Most nights I travel home through the railway station in Coventry. One of the more common routes there from work takes me through a subway where there are often homeless people hoping for money, food or a cigarette from passers-by.
If there is someone there I’ll stop and give them spare change or food if I have some and once or twice I’ve bought someone dinner from the Burger King around the corner. Also, I always reassure whoever’s there that I’ll keep them in my prayers. This is usually well received and its been surprising how many of the local homeless people do have some sort of faith in Christ. Even those who don’t generally appreciate the offer. On a few occasions, when the moment has felt right (which I think means when I’ve been bold enough to step out and offer) I’ve prayed with people there and then on the street.
I’ll be honest and say that some nights I really don’t feel like going through the subway. When I’m tired or my faith is low in particular, but I generally push myself to do it just in case there is a person there. In the grand scheme of things, their need is much greater than mine.
Recently there have been the same few guys sleeping rough in the subway. It changes the game a little when, rather that thinking you’ll stop and help if someone is there, you know that there will be someone there. And so over the last few weeks, I’ve been meeting the same group of homeless people. After a time, small gifts of change or food seem so very little and when I’ve had nothing material to give, I’ve always offered to pray. It’s the wrong attitude I know but, given these men’s immediate needs, saying that all you can do is pray for them can actually feel a little pathetic. Like the title of the blog says, I’m an ordinary bloke, not a saint.
However, last Wednesday night put that thinking well into perspective for me. I was almost at the station and had taken a route that takes me past the subway, rather than through it (sadly, with some relief). For some reason though, I felt strongly compelled to turn back and make a detour down there. I had a bit of loose change in my pocket and so I followed my feelings.
I knew there would be someone there and sure enough I met J, one of the regular guys. Over the last few weeks it’s been bitterly cold and J’s demeanour has been understandably pretty miserable. Tonight however, he seemed like a different man. Straight away, almost before I could say a word, he told me he had been praying with another local Christian. Not only that but a few days ago, she’d led him in prayer to commit his life to Christ! Even in that short time, J had experienced a huge change in his outlook and in his fortune. Rather than sleeping in the subway, a local church has started to let him pitch a tent on their grounds which is both warmer and safer. Someone else has given him and old mobile phone and several others comparatively large sums of money. But rather than any meagre material improvement, it was the big change in J’s outlook that was most striking. He was speaking excitedly, optimistically for the future and of his new found faith in Christ with tears in his eyes. His exact words were “I’ve found out that what I hoped was true is true!”

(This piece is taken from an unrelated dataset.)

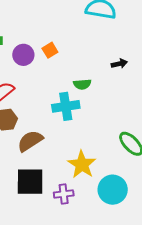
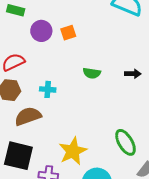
black arrow: (119, 64) -> (133, 74), moved
cyan cross: (66, 106) -> (48, 89), moved, size x0.6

He kicked the conversation off by saying “You know how you have been praying for me….” and had linked my prayers over the weeks with his step of faith. Well as I’d told them I would, I had been praying for the homeless guys – actually for someone better than me to come by and help them up off the streets. I had in mind a wealthy benefactor or something, but often what we have in mind isn’t how God works things out.

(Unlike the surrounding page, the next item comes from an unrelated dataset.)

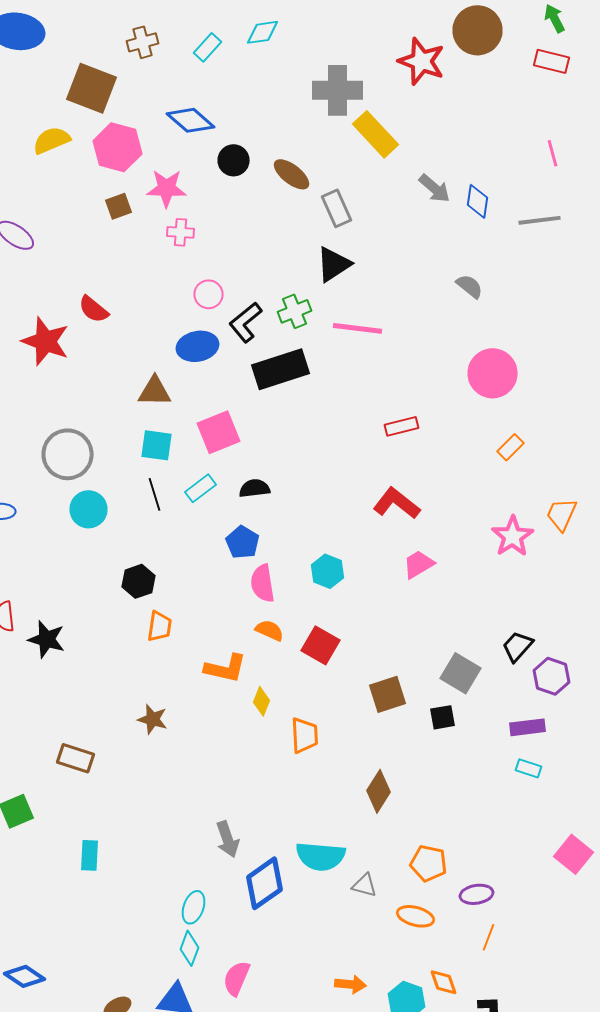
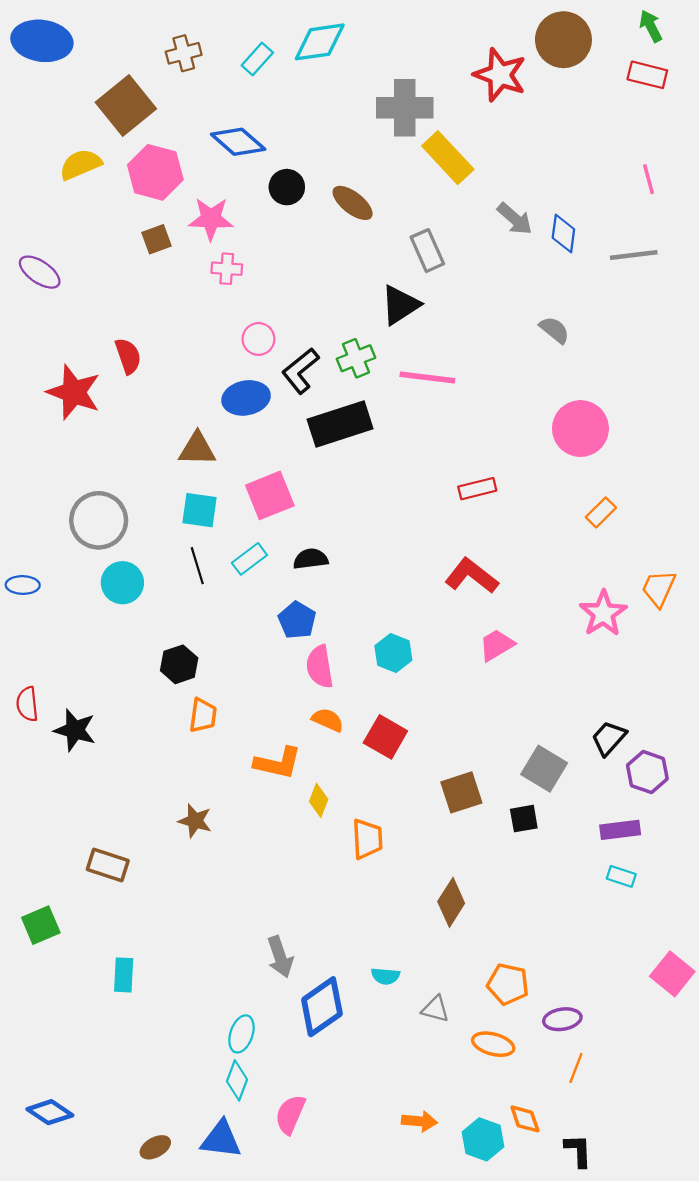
cyan diamond: (262, 32) -> (320, 42), size x1.4
brown square: (92, 88) -> (126, 105), turned 30
gray rectangle: (336, 208) -> (427, 251), moved
red semicircle: (94, 309) -> (128, 356), turned -148
cyan semicircle: (320, 856) -> (385, 976), size x0.5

Someone did come by to help him but someone of faith, not material means. The thing is, I really believe that faith rather than money will be a stronger bedrock from which to get himself up and off the street. I prayed with him there and then on the subway floor and yesterday gave him a spare bible and info about Alpha courses.
It all goes to show that it is the little things that matter. Bothering to take the time to stop and speak with a homeless person. Making them feel like a human and asking how their day is going. Lending a sympathetic ear when they’ve had a rough day. Offering to pray with them or for them. None of these things feels like much but the cumulative effect over time is incredible.

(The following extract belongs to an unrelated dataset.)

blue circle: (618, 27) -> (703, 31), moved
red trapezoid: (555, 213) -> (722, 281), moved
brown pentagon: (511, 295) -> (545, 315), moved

This applies particularly to the prayer. The more you pray for things to happen, the more they do and it takes effort, but once you start to see things working, it inspires you to want to try harder.
So put aside your doubts and don’t let that negative voice inside you dissuade you from following the way God is leading you. No doubt it’ll be out of your comfort zone, but that’s the point – that’s how you grow as a Christian and a human being. There have been many times when I’ve had to push myself to ride through that subway and push myself to pray, but looking back on even this one small result it is so worth it.